The task: Extract the text of each entry below exactly, leaving every image behind.

Page images and extracted text
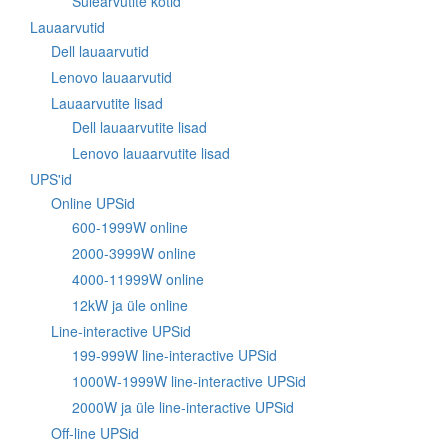
Sülearvutite kotid
Lauaarvutid
Dell lauaarvutid
Lenovo lauaarvutid
Lauaarvutite lisad
Dell lauaarvutite lisad
Lenovo lauaarvutite lisad
UPS'id
Online UPSid
600-1999W online
2000-3999W online
4000-11999W online
12kW ja üle online
Line-interactive UPSid
199-999W line-interactive UPSid
1000W-1999W line-interactive UPSid
2000W ja üle line-interactive UPSid
Off-line UPSid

Result:
Sülearvutite kotid
Lauaarvutid
Dell lauaarvutid
Lenovo lauaarvutid
Lauaarvutite lisad
Dell lauaarvutite lisad
Lenovo lauaarvutite lisad
UPS'id
Online UPSid
600-1999W online
2000-3999W online
4000-11999W online
12kW ja üle online
Line-interactive UPSid
199-999W line-interactive UPSid
1000W-1999W line-interactive UPSid
2000W ja üle line-interactive UPSid
Off-line UPSid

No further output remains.